R.I.P. George. A last Christmas.
This year’s Christmas day highlight is Run-DMC’s ‘Christmas in Hollis’. It samples Clarence Carter’s “Back Door Santa” and features the frosty cool declaration: “My name’s D.M.C. with the mic in my hand/And I’m chilling and coolin’ just like a snowman”. Merry Christmas everyone!
‘I Wish It Was Christmas Today’ was originally a Saturday Night Live skit featuring by Jimmy Fallon, Tracy Morgan et al. back in 2000. A decade later, it was given an indie makeover by hero Julian Casablancas. The result sounds like a Strokes song with jingle bells and more than a hint of rebellion: “I don’t care what your momma says, Christmas time is near”.
Good Christmas music is an oxymoron, but if you look hard enough, you can find. And so I serve up another slice of melancholy with James Brown’s 1968 cut ‘Santa Claus, Santa Claus’. Brown is someone that invested in the festive season with a trio of Christmas-themed albums James Brown Sings Christmas Songs (1966), A Soulful Christmas (1968) and Hey America It’s Christmas (1970) during a time when he was reinventing soul. “Santa Claus, Santa Claus/Please, don’t make me suffer so.”
Before be became Bonnie ‘Prince’ Billy, Will Oldham recorded under many pseudonyms.
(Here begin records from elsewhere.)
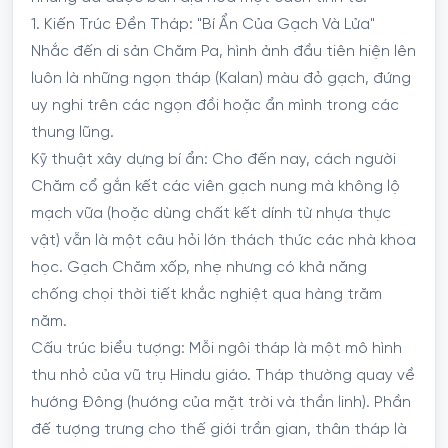
1. Kiến Trúc Đền Tháp: "Bí Ẩn Của Gạch Và Lửa"
Nhắc đến di sản Chăm Pa, hình ảnh đầu tiên hiện lên
luôn là những ngọn tháp (Kalan) màu đỏ gạch, đứng
uy nghi trên các ngọn đồi hoặc ẩn mình trong các
thung lũng.
Kỹ thuật xây dựng bí ẩn: Cho đến nay, cách người
Chăm cổ gắn kết các viên gạch nung mà không lộ
mạch vữa (hoặc dùng chất kết dính từ nhựa thực
vật) vẫn là một câu hỏi lớn thách thức các nhà khoa
học. Gạch Chăm xốp, nhẹ nhưng có khả năng
chống chọi thời tiết khắc nghiệt qua hàng trăm
năm.
Cấu trúc biểu tượng: Mỗi ngôi tháp là một mô hình
thu nhỏ của vũ trụ Hindu giáo. Tháp thường quay về
hướng Đông (hướng của mặt trời và thần linh). Phần
đế tượng trưng cho thế giới trần gian, thân tháp là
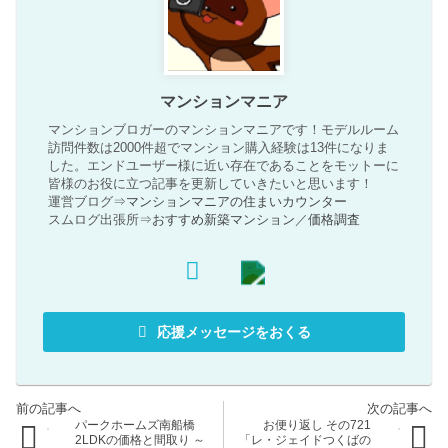
マンションマニア
マンションブロガーのマンションマニアです！モデルルーム
訪問件数は2000件超でマンション購入経験は13件になりま
した。エンドユーザー様に近い存在であることをモットーに
皆様のお役に立つ記事を更新していきたいと思います！
運営ブログ⇒
マンションマニアの住まいカウンター
スムログ出張所⇒
おすすめ新築マンション
／
価格調査
応援メッセージをおくる
パークホームズ南船橋
お便り返し その721
2LDKの価格と間取り ～
「レ・ジェイドつくばの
As Palace Songs, he released Hope in 1994. The EP includes the fans’ favourite ‘Agnes, Queen of Sorrow’ and the melancholic ‘Christmastime in the Mountains’. The latter opens with the heartbreaking lyric “Should I play ball with the dogs, or should I walk away?”. It’s a forlorn start to the festive week, but it’s a beautiful piece of music and I’m spending Christmastime in the mountains.
In 2006, Sufjan Stevens went several steps further than the F’lips when he released his ‘Christmas gift to us all’, the five-volume Songs For Christmas. On Volume 4 ‘Joy’, he features his whimsical banjo-laden song “Did I Make You Cry On Christmas Day? (Well, You Deserved It!)”. It sounds like the sad end of a relationship, but the brackets hint at something else. “I didn’t mean to yell, I said I couldn’t tell. I only grabbed your wrist, or would you rather we kissed?”
Let’s push on through the weekend. It’s a decade since The Flaming Lips released the Ego Tripping at the Gates of Hell EP as an interim between the full length Yoshimi Battles the Pink Robots and its follow-up At War With the Mystics. It was late November, and at the end of the extended play, they snuck out a festive track. Unlike ‘Christmas at the Zoo’ off Clouds Tastes Metallic and anything off their freakout film Christmas on Mars, ‘A Change At Christmas’ mixes the trademark synthesizers, drum machine and heart-swelling positivity with sleigh bells and chimes. It all culminates in some joyous sentiment: “I think it’s all going to work out just fine”.
Written and performed by Tom Waits, this festive song uses his trademark whiskey-soaked growl to its fullest. ‘Christmas Card From A Hooker in Minneapolis’ is off his 1978 album, Blue Valentine. The opening line “Hey, Charlie, baby, I’m pregnant” kicks off a storytelling masterpiece of americana. “Hey Charlie for chrissakes, if you want to know the truth of it/I don’t have a husband he don’t play the trombone/I need to borrow money to pay this lawyer and Charlie hey/I’ll be eligible for parole come Valentine’s Day.”
It’s Christmas! First up, Latin neo-traditionalists Y La Bamba give The Chordettes’ classic whimsy ‘Mr. Sandman’ the full accordion-and-Spanish-guitars treatment. The result is dreamy, sultry and fun. Have a great week everyone. ‘Señor Santa’ will know if you’ve been good (or not).